Deployment services and application technologies in the field of front end and user interface
Once you have designed, implemented, and developed a model, you now need to show it to others in charts or visual representations. People do not have the technical knowledge to understand complex issues and may not even know how algorithms work. Be; Therefore, you need to describe the operation and what the algorithm does in simple terms.
In addition, the factor that can increase the popularity of the algorithm is an attractive user interface to show what products you have produced. Thus, familiarity with libraries and frameworks such as Django, Flex, and even JavaScript can help you create an engaging, user-centric interface. Once everything is ready, you should use technologies like Apache and Wamp to complete your task.
If you are part of a large team, there are many specialized developers in the field of background and front, but if you are a member of a small group, you will probably have to do both front and back development yourself; It’s hard work, but sometimes you have to go beyond your scope.
Necessary knowledge related to cloud computing
The volume of data is getting bigger and bigger day by day, and therefore it can not manage on a local server. That’s why we need to move towards cloud technologies.
These platforms offer a wide range of application services, from primary data to infrastructure for model development. Some of these platforms also provide solutions based on deep learning.
The most popular of these are Azure, Google Cloud, and AWS. These are the technologies that it is recommended that you think about learning. Getting acquainted (gain, obtain) with present-day techniques from Cloud Computing is a bit of a chore, but if you’re going to use cloud-based virtual machines, you need to learn the basics. But if you are interested in learning more, be sure to work on cloud computing as an in-depth learning engineer.
What tool does the deep learning engineer use?

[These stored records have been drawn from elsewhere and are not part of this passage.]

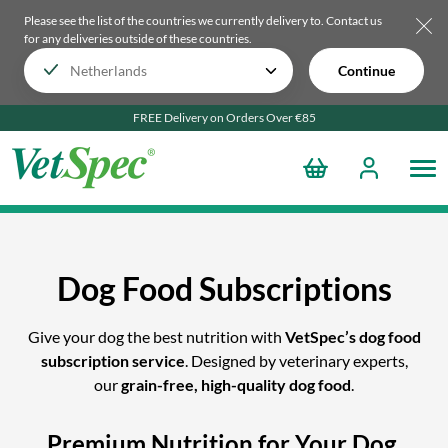
Please see the list of the countries we currently delivery to.
Contact us
for any deliveries outside of these countries.
Continue
FREE Delivery on Orders Over €85
Dog Food Subscriptions
Give your dog the best nutrition with
VetSpec’s dog food
subscription service
. Designed by veterinary experts,
our
grain-free, high-quality dog food
.
Premium Nutrition for Your Dog,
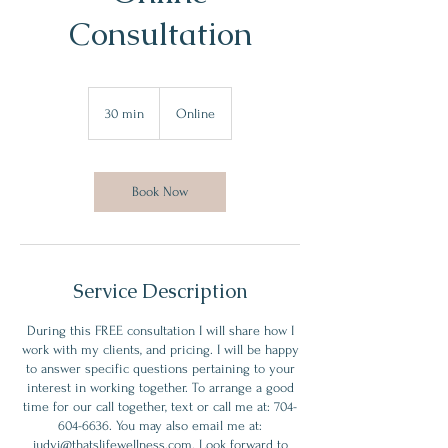
Consultation
30 min
3
Online
0
m
i
n
Book Now
Service Description
During this FREE consultation I will share how I
work with my clients, and pricing. I will be happy
to answer specific questions pertaining to your
interest in working together. To arrange a good
time for our call together, text or call me at: 704-
604-6636. You may also email me at:
judyj@thatslifewellness.com. Look forward to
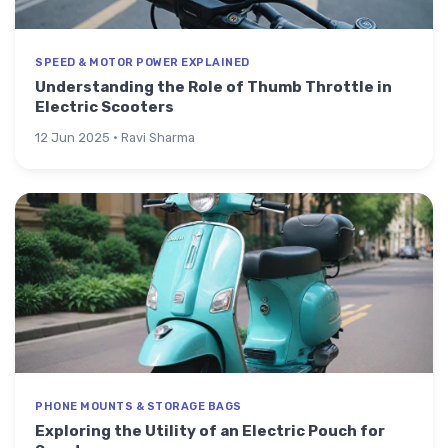
SPEED & MOTOR POWER EXPLAINED
Understanding the Role of Thumb Throttle in
Electric Scooters
12 Jun 2025 · Ravi Sharma
PHONE MOUNTS & STORAGE BAGS
Exploring the Utility of an Electric Pouch for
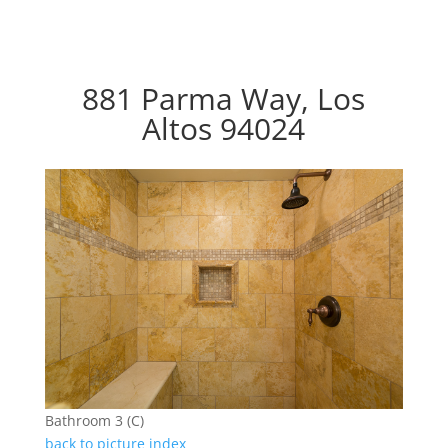
881 Parma Way, Los
Altos 94024
Bathroom 3 (C)
back to picture index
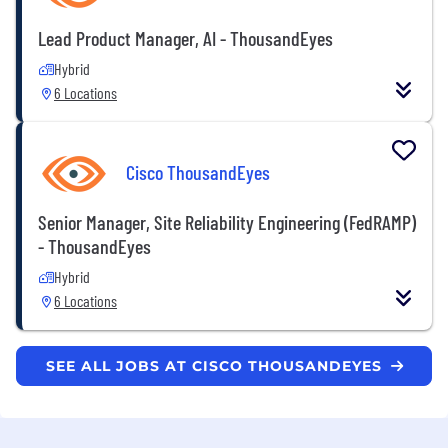
Lead Product Manager, AI - ThousandEyes
Hybrid
6 Locations
Cisco ThousandEyes
Senior Manager, Site Reliability Engineering (FedRAMP)
- ThousandEyes
Hybrid
6 Locations
SEE ALL JOBS AT CISCO THOUSANDEYES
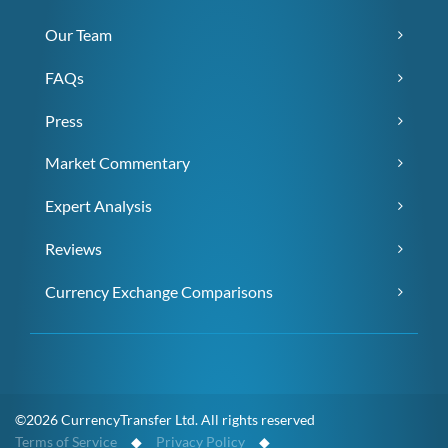
Our Team
FAQs
Press
Market Commentary
Expert Analysis
Reviews
Currency Exchange Comparisons
©2026 CurrencyTransfer Ltd. All rights reserved
Terms of Service
◆
Privacy Policy
◆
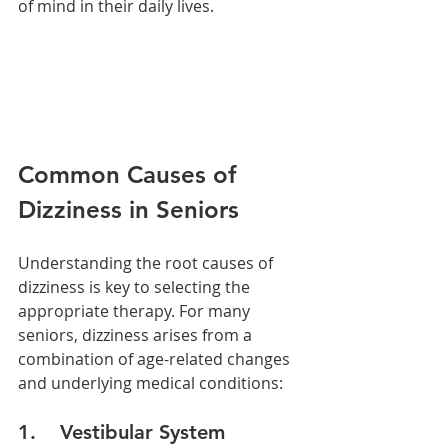
of mind in their daily lives.
Common Causes of 
Dizziness in Seniors
Understanding the root causes of 
dizziness is key to selecting the 
appropriate therapy. For many 
seniors, dizziness arises from a 
combination of age-related changes 
and underlying medical conditions:
1.    Vestibular System 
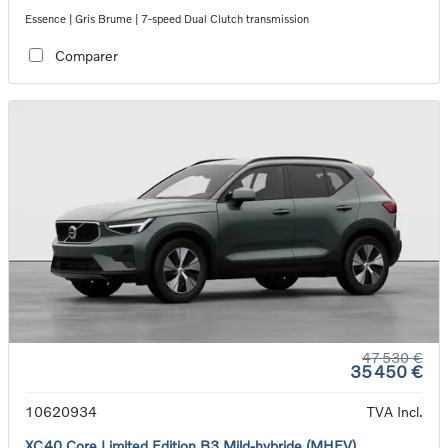
Essence | Gris Brume | 7-speed Dual Clutch transmission
Comparer
47 530 €
35 450 €
10620934
TVA Incl.
XC40 Core Limited Edition B3 Mild-hybride (MHEV)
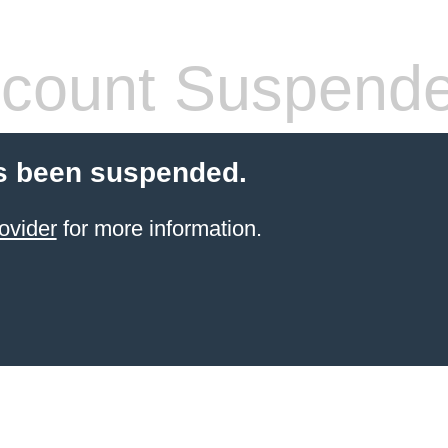
count Suspend
s been suspended.
ovider
for more information.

Deep learning engineers use different tools in different companies, but some are more prominent. The most widely used tools in this field are the following:
- Deep learning engineers typically use Python for modeling. Numpy, Scikit-Learn, Matplotlib, TensorFlow, and PyTorch are some libraries and frameworks you should consider learning.
- Given that the data is stored in databases, it is essential to know how to implement SQL dialogs.
- Familiarity with object-oriented programming languages (such as Python, Java, and CiplusPlus) and super-centric technologies such as AWS, GCP, and Azure are essential.
- Familiarity with version control systems such as gate and subversion is essential to advance project goals.
There are several choices available to deep learning engineers regarding project coding. However, the integrated development environment of Jupyter Notebook, Sublime, and project tracking and management tools such as JIRA is essential.
last word
The world around us is changing with the development of artificial intelligence and its sub-branches. For this reason, the need for machine learning and artificial intelligence engineers has become more acute than before.
Artificial intelligence will play an essential role in the future in many devices, from smartphones to IoT devices and self-driving cars.
The importance of this role is growing day by day, as it is estimated that over the next two years, artificial intelligence will create more than 2 million new jobs.